Ron is Chairman of the Diagnostic and Screening Panel of the UK’s Health Technology Assessment programme, serves on the Genetics Commissioning Advisory Group and the Steering Group for the National Genetic Testing Network at the Department of Health, and is on the Council for the British Society of Human Genetics. He is also an Associate Lecturer and Director of the Institute of Public Health at the University of Cambridge.

Aside from public health genomics, Ron’s interests include strategic planning, the relationship between clinical services and teaching and research, priority setting in the NHS, and the law and ethics of medicine.


Sarah Squire
Sarah Squire
Sarah Squire has been President of Hughes Hall, University of Cambridge since 2006. She read History at Cambridge (Newnham College) and then entered HM Diplomatic Service. Her work as a diplomat took her to Israel, Washington, Senegal and then, with a focus on the countries of eastern Europe and former Yugoslavia, to Macedonia and Croatia. From 2000-2003 she was HM Ambassador in Estonia.
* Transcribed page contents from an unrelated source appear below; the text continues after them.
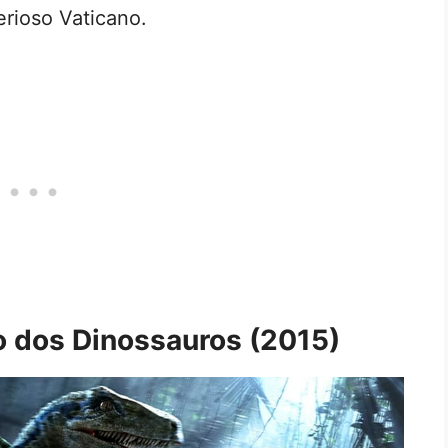
rioso Vaticano.
o dos Dinossauros (2015)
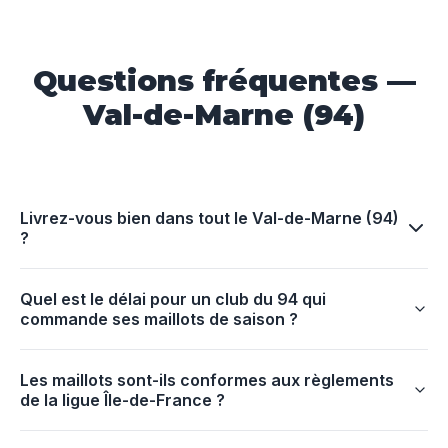
Questions fréquentes —
Val-de-Marne (94)
Livrez-vous bien dans tout le Val-de-Marne (94)
?
Quel est le délai pour un club du 94 qui
commande ses maillots de saison ?
Les maillots sont-ils conformes aux règlements
de la ligue Île-de-France ?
In addition to her responsibilities for Hughes Hall, Sarah Squire has a number of other University duties, including as a Deputy Vice Chancellor, as Chairman of the Centre for Family Research and Chairman of the Biology Faculty Appointments Board. She is also connected with University College London where she is on the Advisory Board of the School of Slavonic and South East European Studies.